As to the big question of their ability to stay in the ear under strain, MacWorld editor Susie Ochs isn;t worried:

“Nope, I’m really not! The way these perch right in my ear opening, they feel totally secure no matter what I’m doing. Headbanging, dancing, bending over, running up stairs, jogging, you name it. They stay put.”

With a one-size for all approach from Apple, and no silicon or foam inserts to increase the ability to fit an ear, your mileage will vary. The Verge’s Lauren Goode manages fine, but Sean O’Kane has trouble:

“Apple says that they’ve tested thousands of ear shapes and they think this design is robust enough to please most people. The Verge’s senior editor Lauren Goode has almost no problem with them — she’s even been able to work out with AirPods with no troubles. But I can’t bring myself to be happy with AirPods because of this issue, and I’ve been looking forward to wireless earbuds for a while.”


Apple’s AirPods are clearly first generation devices with a number of teething issues in the hardware and software. These are likely to be addressed over the next year or two, partly through user feedback and software updates and partly through the release of BlueTooth 5.0 to improve audio connectivity.

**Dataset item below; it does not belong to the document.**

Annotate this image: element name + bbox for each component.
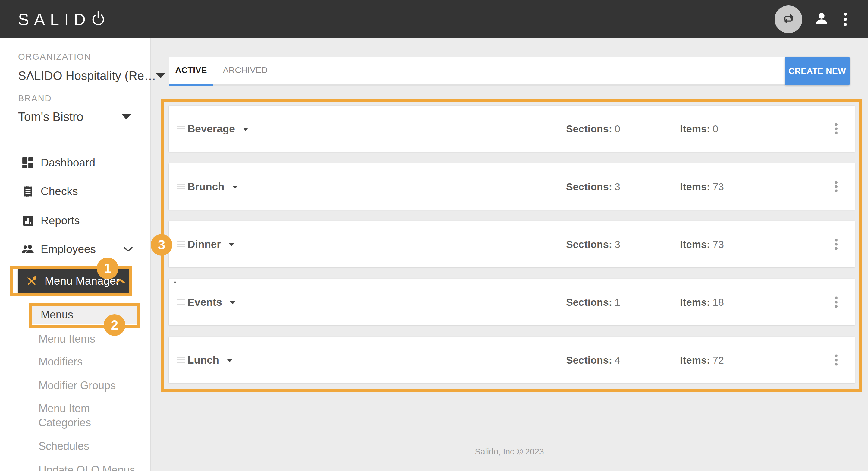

With the forced move to wireless (or lightning cable) on the iPhone 7 and iPhone 7 Plus, more people will consider the $159 AirPods over the $29 cabled EarPods. It’s easy to see the appeal for Apple in pushing everyone to wireless, it’s less clear why the general public will be happy to move over with this generation of AirPods. Apple’s gamble is that by forcing the issue there will be a greater acceptance of wireless audio, an increased market for the product, and significant levels of feedback and adoption to contribute to an improved second generation.

Right now the AirPods feel like the answer to a question that nobody felt was urgent enough to address, apart from Apple.